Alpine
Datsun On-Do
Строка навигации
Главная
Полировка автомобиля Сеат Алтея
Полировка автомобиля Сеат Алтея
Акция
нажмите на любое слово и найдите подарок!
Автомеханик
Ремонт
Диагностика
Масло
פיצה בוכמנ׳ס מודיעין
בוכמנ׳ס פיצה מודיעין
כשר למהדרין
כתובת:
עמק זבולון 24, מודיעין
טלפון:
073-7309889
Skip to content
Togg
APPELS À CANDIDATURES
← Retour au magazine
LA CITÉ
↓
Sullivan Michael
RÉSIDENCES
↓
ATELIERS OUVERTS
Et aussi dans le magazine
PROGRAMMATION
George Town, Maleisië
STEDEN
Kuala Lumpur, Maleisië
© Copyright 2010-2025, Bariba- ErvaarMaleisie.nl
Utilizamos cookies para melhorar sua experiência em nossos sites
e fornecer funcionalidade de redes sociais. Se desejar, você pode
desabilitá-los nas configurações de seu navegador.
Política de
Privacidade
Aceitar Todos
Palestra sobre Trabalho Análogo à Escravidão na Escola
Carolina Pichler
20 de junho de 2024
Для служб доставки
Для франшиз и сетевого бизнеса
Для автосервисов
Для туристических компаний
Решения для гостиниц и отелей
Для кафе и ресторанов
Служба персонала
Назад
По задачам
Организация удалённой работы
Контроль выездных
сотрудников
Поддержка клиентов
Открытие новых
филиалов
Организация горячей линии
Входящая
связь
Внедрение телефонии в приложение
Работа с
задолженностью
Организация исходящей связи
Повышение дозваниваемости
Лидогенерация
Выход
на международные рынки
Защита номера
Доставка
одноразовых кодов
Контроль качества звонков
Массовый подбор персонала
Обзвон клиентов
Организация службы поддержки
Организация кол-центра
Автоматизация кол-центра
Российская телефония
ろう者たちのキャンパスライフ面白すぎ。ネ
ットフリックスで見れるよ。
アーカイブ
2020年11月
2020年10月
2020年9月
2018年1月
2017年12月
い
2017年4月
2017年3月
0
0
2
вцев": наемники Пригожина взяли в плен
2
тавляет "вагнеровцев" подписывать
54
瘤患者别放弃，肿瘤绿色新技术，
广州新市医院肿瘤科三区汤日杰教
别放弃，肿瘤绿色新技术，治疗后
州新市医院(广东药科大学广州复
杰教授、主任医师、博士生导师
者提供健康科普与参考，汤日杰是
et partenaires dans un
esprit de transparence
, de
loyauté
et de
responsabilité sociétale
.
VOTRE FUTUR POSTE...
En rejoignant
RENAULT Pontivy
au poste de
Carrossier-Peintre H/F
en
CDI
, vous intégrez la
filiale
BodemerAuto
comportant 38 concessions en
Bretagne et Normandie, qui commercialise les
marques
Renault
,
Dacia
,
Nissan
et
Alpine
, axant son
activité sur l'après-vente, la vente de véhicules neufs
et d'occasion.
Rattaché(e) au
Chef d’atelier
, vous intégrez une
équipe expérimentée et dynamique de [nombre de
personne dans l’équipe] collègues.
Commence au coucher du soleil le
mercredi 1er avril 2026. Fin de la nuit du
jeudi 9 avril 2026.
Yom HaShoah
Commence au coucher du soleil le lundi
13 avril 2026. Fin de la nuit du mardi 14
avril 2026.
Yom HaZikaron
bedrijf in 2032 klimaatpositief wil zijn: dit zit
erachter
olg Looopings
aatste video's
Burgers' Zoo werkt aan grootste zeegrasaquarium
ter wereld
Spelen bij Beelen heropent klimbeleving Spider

************

Brief :: Above this instruction are the records; retype exactly the lines from the one containing "כשר למהדרין" up to and including the one containing "别放弃，肿瘤绿色新技术，治疗后".

Response to the exercise ::
כשר למהדרין
כתובת:
עמק זבולון 24, מודיעין
טלפון:
073-7309889
Skip to content
Togg
APPELS À CANDIDATURES
← Retour au magazine
LA CITÉ
↓
Sullivan Michael
RÉSIDENCES
↓
ATELIERS OUVERTS
Et aussi dans le magazine
PROGRAMMATION
George Town, Maleisië
STEDEN
Kuala Lumpur, Maleisië
© Copyright 2010-2025, Bariba- ErvaarMaleisie.nl
Utilizamos cookies para melhorar sua experiência em nossos sites
e fornecer funcionalidade de redes sociais. Se desejar, você pode
desabilitá-los nas configurações de seu navegador.
Política de
Privacidade
Aceitar Todos
Palestra sobre Trabalho Análogo à Escravidão na Escola
Carolina Pichler
20 de junho de 2024
Для служб доставки
Для франшиз и сетевого бизнеса
Для автосервисов
Для туристических компаний
Решения для гостиниц и отелей
Для кафе и ресторанов
Служба персонала
Назад
По задачам
Организация удалённой работы
Контроль выездных
сотрудников
Поддержка клиентов
Открытие новых
филиалов
Организация горячей линии
Входящая
связь
Внедрение телефонии в приложение
Работа с
задолженностью
Организация исходящей связи
Повышение дозваниваемости
Лидогенерация
Выход
на международные рынки
Защита номера
Доставка
одноразовых кодов
Контроль качества звонков
Массовый подбор персонала
Обзвон клиентов
Организация службы поддержки
Организация кол-центра
Автоматизация кол-центра
Российская телефония
ろう者たちのキャンパスライフ面白すぎ。ネ
ットフリックスで見れるよ。
アーカイブ
2020年11月
2020年10月
2020年9月
2018年1月
2017年12月
い
2017年4月
2017年3月
0
0
2
вцев": наемники Пригожина взяли в плен
2
тавляет "вагнеровцев" подписывать
54
瘤患者别放弃，肿瘤绿色新技术，
广州新市医院肿瘤科三区汤日杰教
别放弃，肿瘤绿色新技术，治疗后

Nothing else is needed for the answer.